IV. Summarizing the Review

  1. Types of Intervention Reports
  2. Preparing the Report
    1. Draft Report
    2. Quality Assurance Review
    3. IES and External Peer Review
    4. Production and Release
  3. Components of the Report
    1. Front Page
    2. Body of the Report
    3. Appendices
  4. Intervention Rating Scheme
  5. Aggregating and Presenting Findings
    1. Effect Size
    2. Improvement Index
    3. Extent of Evidence

After reviewing all studies of an intervention within a topic area, the WWC will write an intervention report summarizing the findings of the review. This chapter describes the types of intervention reports, the process of preparing the report, components of the intervention report, the rating system used to determine the evidence rating, and the metrics and computations used to aggregate and present the evidence.

A. Types of Intervention Reports

If an intervention has at least one study meeting standards or meeting standards with reservations, an intervention report is prepared that presents the empirical findings, the rating of the evidence, and the improvement index for the magnitude of the effect synthesized from the evidence. As described earlier, the information for preparing these reports is generated from the study review guides developed by the reviewers.

If an intervention is determined not to have studies that meet standards or meet standards with reservations, an intervention report is prepared indicating that no evidence was found that met standards. The report provides additional details on the studies, categorized by the reason that each did not meet standards. As with the intervention report based on studies meeting standards, it includes a full list of all studies that were reviewed, along with the specific reason that each did not meet standards. These reports are careful to note that because there are no studies that meet standards, they cannot provide any statement about the effectiveness of the intervention.

Because educational research is ongoing during the review process, the WWC periodically revisits interventions, examining all new research that has been produced since the release of the intervention report. After the review of additional studies is complete, the WWC will release an updated intervention report.
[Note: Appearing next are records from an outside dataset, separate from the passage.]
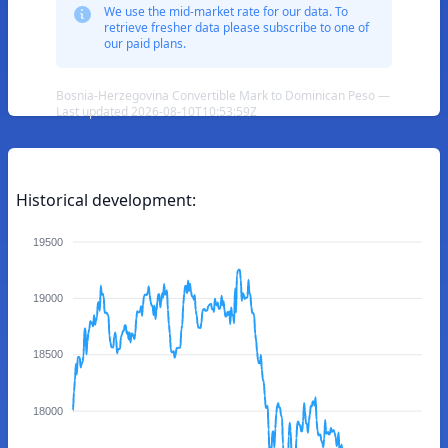
We use the mid-market rate for our data. To
retrieve fresher data please subscribe to one of
our paid plans.
Bosnia-Herzegovina Convertible Mark to Dominican Peso —
Last updated 2026-08-10T10:53:59Z
Historical development:
19500
19000
18500
18000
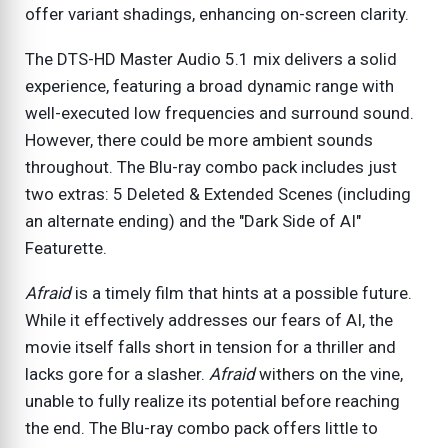
offer variant shadings, enhancing on-screen clarity.
The DTS-HD Master Audio 5.1 mix delivers a solid
experience, featuring a broad dynamic range with
well-executed low frequencies and surround sound.
However, there could be more ambient sounds
throughout. The Blu-ray combo pack includes just
two extras: 5 Deleted & Extended Scenes (including
an alternate ending) and the "Dark Side of AI"
Featurette.
Afraid
is a timely film that hints at a possible future.
While it effectively addresses our fears of AI, the
movie itself falls short in tension for a thriller and
lacks gore for a slasher.
Afraid
withers on the vine,
unable to fully realize its potential before reaching
the end. The Blu-ray combo pack offers little to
If some of the new research meets standards, the summary measures (effect size, improvement index, and rating) may change.


Top

B. Preparing the Report

Based on reviews of the literature for a particular intervention, an intervention report examines all studies of the intervention within a topic area.5 An intervention report provides a description of the intervention and references all relevant research. Intervention reports undergo a rigorous peer review process.

Top

1. Draft Report

After a review of research on an intervention is complete, a topic area PI will assign drafting a report on the intervention to a certified reviewer. The WWC produces intervention reports even for those interventions for which no studies fall into the scope of the review or meet standards, as well as reports for interventions for which one or more studies meet standards or meet standards with reservations. The report writer completes the report by filling in the appropriate report template based on information from reviews of the studies.

Draft revisions occur at numerous points of the writing and production processes. After the report writer has developed the draft, the PI or Deputy PI reviews the report draft and provides feedback and suggestions. Based on PI feedback, the writer edits the draft and provides another draft to the PI or Deputy PI for additional comments. After approval is received from the PI or Deputy PI, the draft is reviewed by WWC staff to verify, among other things, that the correct template was used, study counts match the number of studies listed in the references, current study disposition codes were used, and all parts of the template have been completed.

Top

2. Quality Assurance Review

At this point, the draft is submitted to a quality assurance (QA) reviewer who is a senior member of the WWC staff. The QA reviews the document and returns comments or changes to the report writer. When QA comments have been addressed, the PI sends the report to IES for external peer review.

Top

3. IES and External Peer Review

Upon receiving the report from the PI, the IES reviews the report, sends it for external peer review, collects peer reviewer comments, and returns them to the Topic Area Team. The external peer reviewers are researchers who are not affiliated with the WWC but are knowledgeable about WWC standards. The report writer and the PI address the comments, resubmitting a revised draft to the IES for final approval. Intervention reports for which no studies meet evidence standards are subject only to IES review, not external peer review.

Top

4. Production and Release

The production process begins when final approval for the intervention report is received from the IES. In addition to developing a PDF version of the report, production includes developing an HTML version for the website; creating a rotating banner image to advertise the release of the report on the WWC website home page; and writing text for the “What’s New” announcement and e-mail blasts, which are sent to all WWC and IES NewsFlash subscribers.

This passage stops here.